I think this is because at it’s core – meditation, mindfulness, Buddhism and/or emptiness – (whatever you call your practice) is about returning again and again to the stability of the breath. All practitioners understand, both intellectually and empirically, that whatever arises in meditation will fade away. Our whole practice is around learning how to let go. We try to release our resistance to the presence of some unpleasantness. We try to observe when we are lost in thought, let go and return to the breath. We try to sense into the felt sense of leaning into pleasure by relaxing and letting the moment pass. Our entire mediation period can become a process of grasping, resisting, thinking and letting go.
But then we get up off the cushion and go about life getting caught up in every little detail or situation that comes into existence. This slogan is about learning to live our lives like we practice on the cushion. What if we were to see the situations and circumstances in our lives as passing thoughts or stories? What if we could observed everyday experiences from unentangled awareness rather than from some entangled web of control? All it takes is a willingness to see all life as meditation.

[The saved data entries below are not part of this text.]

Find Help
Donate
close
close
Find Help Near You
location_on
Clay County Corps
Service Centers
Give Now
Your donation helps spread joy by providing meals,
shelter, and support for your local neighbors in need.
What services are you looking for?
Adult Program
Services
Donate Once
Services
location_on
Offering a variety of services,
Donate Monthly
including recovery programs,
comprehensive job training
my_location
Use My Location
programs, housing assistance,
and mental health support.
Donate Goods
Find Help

When you think about it, that’s all that is really happening. Sounds, sensations, thoughts, images all arise unexpectedly in meditation just as with life off the cushion. Learning to let the sounds, sensations, thoughts and images simply rise and fall, appear and pass away is what brings peace and relaxation to our sit. The mind can become gathered and still when it no longer has to chase after every thought, sound, sensation and image. If we were to hold all life in this same manner, we would began to experience the same degree of stillness as we go about our daily activities.
So the invitation is to join whatever shows up in life with your meditation. What do you think the implications of this could be? Do you think it is possible to get as still in your daily activities as you are in meditation? What if you are not still in meditation, do you still bring the unexpected to the cushion? What do you think?